Design Thinking secondo Standford
Più formalmente, è utile tutto il lavoro svolto dalla Standford University su questo fronte; utile perché cerca di fornire un modello pratico per applicare il Design Thinking ogni volta che serve. Il modello proposto da Standford si articola su una serie di passaggi:
1. Empatizzare. E’ forse il passaggio più importante e lo affronterò per questo in un post dedicato. Per il momento basti sapere che in questo passaggio si arriva a conoscere “l’utente” o il “manifestatore d’esigenza” al punto tale da immedesimarsi con lui. Si crea un ponte di empatia tra noi e l’interlocutore allo scopo di “sentire” i suoi pensieri e sapere interpretare le sue azioni. Il passaggio è fondamentale perché ci consente di creare i presupposti per saltare la barriera tra l’esigenza ed il problema.
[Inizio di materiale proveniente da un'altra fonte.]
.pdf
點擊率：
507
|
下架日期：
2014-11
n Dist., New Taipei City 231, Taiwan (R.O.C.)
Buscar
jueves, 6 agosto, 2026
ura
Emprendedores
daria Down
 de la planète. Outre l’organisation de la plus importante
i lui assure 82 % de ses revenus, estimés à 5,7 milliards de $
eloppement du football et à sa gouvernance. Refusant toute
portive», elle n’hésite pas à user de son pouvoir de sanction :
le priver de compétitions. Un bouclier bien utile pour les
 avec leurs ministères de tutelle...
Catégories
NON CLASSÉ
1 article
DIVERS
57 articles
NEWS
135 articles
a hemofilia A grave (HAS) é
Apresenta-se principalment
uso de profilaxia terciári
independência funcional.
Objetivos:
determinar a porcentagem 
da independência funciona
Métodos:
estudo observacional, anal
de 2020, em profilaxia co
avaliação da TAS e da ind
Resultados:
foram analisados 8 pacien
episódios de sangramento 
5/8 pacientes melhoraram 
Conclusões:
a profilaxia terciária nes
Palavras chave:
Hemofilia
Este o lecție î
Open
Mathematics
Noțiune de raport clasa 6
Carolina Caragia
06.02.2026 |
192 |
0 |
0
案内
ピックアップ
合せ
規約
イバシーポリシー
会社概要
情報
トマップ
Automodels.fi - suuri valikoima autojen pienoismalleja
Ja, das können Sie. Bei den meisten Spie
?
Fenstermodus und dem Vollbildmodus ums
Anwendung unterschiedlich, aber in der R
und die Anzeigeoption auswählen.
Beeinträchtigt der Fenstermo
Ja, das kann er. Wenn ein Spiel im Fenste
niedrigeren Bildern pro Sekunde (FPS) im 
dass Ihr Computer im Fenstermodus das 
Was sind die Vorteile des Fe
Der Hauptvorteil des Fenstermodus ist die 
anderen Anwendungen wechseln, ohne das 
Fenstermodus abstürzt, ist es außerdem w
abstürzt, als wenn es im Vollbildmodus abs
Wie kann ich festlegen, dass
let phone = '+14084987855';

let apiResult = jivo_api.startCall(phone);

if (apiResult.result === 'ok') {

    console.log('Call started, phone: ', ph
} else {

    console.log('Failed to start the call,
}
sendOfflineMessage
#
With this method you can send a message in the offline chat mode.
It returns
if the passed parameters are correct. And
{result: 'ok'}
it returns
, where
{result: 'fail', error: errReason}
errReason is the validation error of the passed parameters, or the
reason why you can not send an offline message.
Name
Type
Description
2. Definire. Si cerca di creare dei confini al problema. Qui va posta particolare attenzione alla natura iterativa del Design Thinking: inizialmente i confini saranno volutamente ampi e definiti in modo solo sfumato. Via via che si procede con le interazioni si avranno sempre più elementi per portare ad un restringimento (e quindi formalizzazione) di questi margini. E’ importante (lo ripeto!) che nei primi step i confini siano sufficientemente generosi da consentire ampi margini d’azione
3. Ideare. E’ la fase del brainstorming. Forti di una solida empatia con l’utente finale, consapevoli dei confini del problema, si cerca di costruire ipotesi di soluzioni anche forzatamente fantasiose. Questa è la fase del pensiero laterale per eccellenza ed è importante gestirla in modo appropriato. Anche di questo parleremo in un post dedicato, qui basti tenere a mente che la fase ideativa dovrà lavorare su decine e a volte centinaia di idee tutte insieme.
4. Prototipare. Ciò che è stato ipotizzato nella fase precedente, va costruito. I prototipi saranno tanti e sarà necessario costruirli rapidamente ed a costi bassissimi.
5. Testare. Qui si verifica il prototipo e si impara dall’evidenza. E’ la chiusura del cerchio, perché in questo passaggio si ha veramente la misura di aver “azzeccato” il circuito che porta dal bisogno dell’utente alla soluzione finita. Evidentemente nelle prime iterazioni si sarà molto lontani dalla chiusura prefissata e questo è un bene. Ciclando sul processo del Design Thinking si arriverà prima o poi ad un risultato. Molto probabilmente con il notevole valore aggiunto di aver imparato molte cose nuove durante il percorso.